No seu editorial, o diário El País encara este acórdão como o «ponto final para o Batasuna» e opina que «o Tribunal de Estrasburgo põe termo às dúvidas sobre a ilegalização do partido ‘abertzale’ [independentista]». Para este jornal de Madrid, de centro-esquerda, a decisão «enterra as esperanças deste grupo e, também, as de alguns meios nacionalistas que esperavam que um órgão jurisdicional europeu pusesse em causa a acção da Justiça espanhola e condenasse o Estado espanhol por violação dos direitos políticos fundamentais». O acórdão será, portanto, «um balde de água fria para o PNV», o Partido Nacionalista Basco, que acaba de perder o poder no País Basco.

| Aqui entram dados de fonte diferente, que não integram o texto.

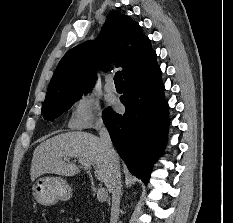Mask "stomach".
<instances>
[{
	"mask_svg": "<svg viewBox=\"0 0 233 223\" xmlns=\"http://www.w3.org/2000/svg\"><path fill=\"white\" fill-rule=\"evenodd\" d=\"M32 195L41 205H55L58 201H68L73 195V189L63 177H39L32 183Z\"/></svg>",
	"mask_w": 233,
	"mask_h": 223,
	"instance_id": "obj_1",
	"label": "stomach"
}]
</instances>
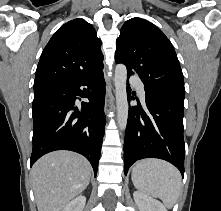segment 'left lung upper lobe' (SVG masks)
Listing matches in <instances>:
<instances>
[{
    "label": "left lung upper lobe",
    "instance_id": "1",
    "mask_svg": "<svg viewBox=\"0 0 221 211\" xmlns=\"http://www.w3.org/2000/svg\"><path fill=\"white\" fill-rule=\"evenodd\" d=\"M115 60L126 65L128 74L136 72L146 89L185 95L175 50L151 22L136 17L124 23L116 43Z\"/></svg>",
    "mask_w": 221,
    "mask_h": 211
}]
</instances>
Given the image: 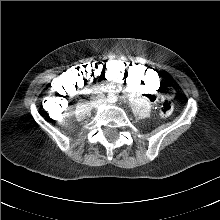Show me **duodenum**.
I'll list each match as a JSON object with an SVG mask.
<instances>
[{"mask_svg": "<svg viewBox=\"0 0 220 220\" xmlns=\"http://www.w3.org/2000/svg\"><path fill=\"white\" fill-rule=\"evenodd\" d=\"M84 89L89 92H96L100 90H106V87L91 84V85H85Z\"/></svg>", "mask_w": 220, "mask_h": 220, "instance_id": "obj_1", "label": "duodenum"}]
</instances>
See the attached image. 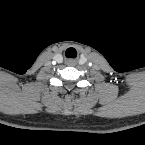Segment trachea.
Here are the masks:
<instances>
[{
    "instance_id": "trachea-1",
    "label": "trachea",
    "mask_w": 145,
    "mask_h": 145,
    "mask_svg": "<svg viewBox=\"0 0 145 145\" xmlns=\"http://www.w3.org/2000/svg\"><path fill=\"white\" fill-rule=\"evenodd\" d=\"M71 49H72V48L67 49L66 53H67L69 50H71Z\"/></svg>"
}]
</instances>
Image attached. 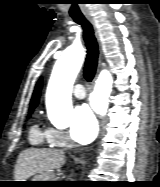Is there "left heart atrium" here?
<instances>
[{
	"mask_svg": "<svg viewBox=\"0 0 160 187\" xmlns=\"http://www.w3.org/2000/svg\"><path fill=\"white\" fill-rule=\"evenodd\" d=\"M98 131L96 118L86 104L78 106L73 114L70 133L72 138L81 144L91 142Z\"/></svg>",
	"mask_w": 160,
	"mask_h": 187,
	"instance_id": "39dd6f15",
	"label": "left heart atrium"
}]
</instances>
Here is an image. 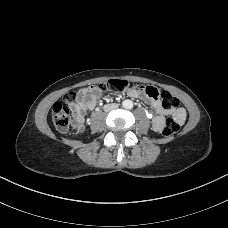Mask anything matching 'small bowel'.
Masks as SVG:
<instances>
[{
  "label": "small bowel",
  "instance_id": "1",
  "mask_svg": "<svg viewBox=\"0 0 228 228\" xmlns=\"http://www.w3.org/2000/svg\"><path fill=\"white\" fill-rule=\"evenodd\" d=\"M101 94V90L96 86H89L81 89L76 97L75 102L70 103V108L74 112L77 128L82 129L84 126V114L87 110H92L97 105V100ZM127 95L130 98H138L141 93L135 89H128ZM152 106L155 109L157 115L153 119V128L155 131H160L164 125L165 109L163 108L161 101L158 98H152ZM175 118L178 122L183 123L186 118V112L183 108H178L174 112Z\"/></svg>",
  "mask_w": 228,
  "mask_h": 228
}]
</instances>
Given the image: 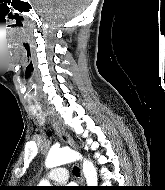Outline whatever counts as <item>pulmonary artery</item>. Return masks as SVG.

À direita,o El Mundo escreve que este «boomerang jurídico deixa o Batasuna KO», porque foi o próprio partido que intentou o processo junto do Tribunal. É um «golpe histórico contra a ETA e o Batasuna», opina este diário, que se congratula por o Tribunal ter evocado «a manutenção da ordem pública e a protecção dos direitos e liberdades». O acórdão «esvazia o discurso da esquerda abertzale e do PNV» e «dá cobertura jurídica para que aqueles que são a favor da violência da ETA deixem para sempre de estar representados nas instituições democráticas», acrescenta El Mundo.

A imprensa basca está dividida. El Correo sublinha que «o acórdão provém de uma instância acima de qualquer suspeita». O Deia, próximo dos nacionalistas, denuncia na primeira página o facto de «o PP [Partido Popular, de centro-direita] e os socialistas tirarem partido da sentença para criticarem aqueles que denunciaram a Lei dos Partidos», em especial o PNV (Partido Nacionalista Basco).

Por seu turno, o Gara, próximo dos independentistas bascos, afirma solenemente que, «à escala continental, a sentença do Tribunal de Estrasburgo terá consequências que deveriam preocupar todos aqueles que defendem uma mudança política, no sentido de uma maior liberdade, da universalidade dos direitos do homem, da solidariedade entre os povos e do desenvolvimento da democracia». Para este diário independentista, a decisão do Tribunal «demonstra uma tendência perigosa para as liberdades e os direitos fundamentais na Europa».